Jasmin Savoy Brown and Mason Gooding round out the new "core four" of the reboot as Randy's twin niece and nephew all hold up together in NYC when a new Ghostface killer rampages the Big Apple. Courteney Cox's Gale remains the sole returning legacy character as a briefly mentioned Sidney (Neve Campbell) sits this one out. Scream IV exclusively follows this set of characters alongside new ones explicitly set up as new potential killers.

Screenwriters James Vanderbilt and Guy Busick also return as the new creative stewards constantly referencing the previous films and murderers. While many of the victims from earlier films were designed to be dumb and perfect targets, the most frustrating part of the new Scream is the constant string of bad decisions despite the characters knowing and explaining the rules and clear suspects surrounding them. Also, Ghostface seems to be gaining new superhuman powers and abilities to kill anyone in broad daylight or in public.

Scream VI is often cleverly inventive and enthralling to sit through.

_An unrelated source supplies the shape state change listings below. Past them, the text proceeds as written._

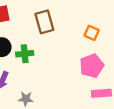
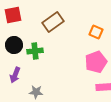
brown rectangle: (44, 22) -> (53, 22), turned 70

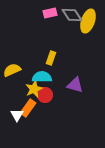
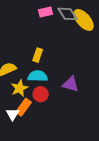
yellow ellipse: (88, 21) -> (84, 20), turned -60
yellow rectangle: (51, 58) -> (38, 55), moved
yellow star: (34, 89) -> (20, 88), moved

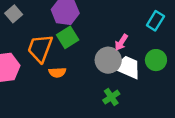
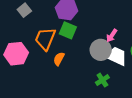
green square: (68, 37) -> (68, 30), turned -36
orange semicircle: (57, 72) -> (59, 59), turned 120

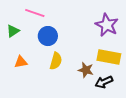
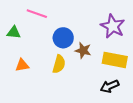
green triangle: (13, 31) -> (14, 33), turned 40
blue circle: (48, 36) -> (63, 38), moved
brown star: (86, 70) -> (83, 50), moved

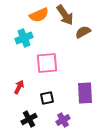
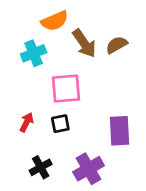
brown arrow: (65, 15) -> (84, 43), moved
black square: (47, 98) -> (60, 124), moved
purple cross: (63, 120) -> (88, 169), size x1.5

Its opening subverts audience expectations and sets a new path before needlessly upping the killing, violence, and sheer brutality of the murders. If anything, Bettinelli-Olpin, Gillet, Vanderbilt, and Busick double down on the iconography and familiar elements of Scream to the point of exhaustion. Still, the sequel extends the slasher franchise's durability and formula for on-screen thrills in both new and expected ways. It's clever but almost too much.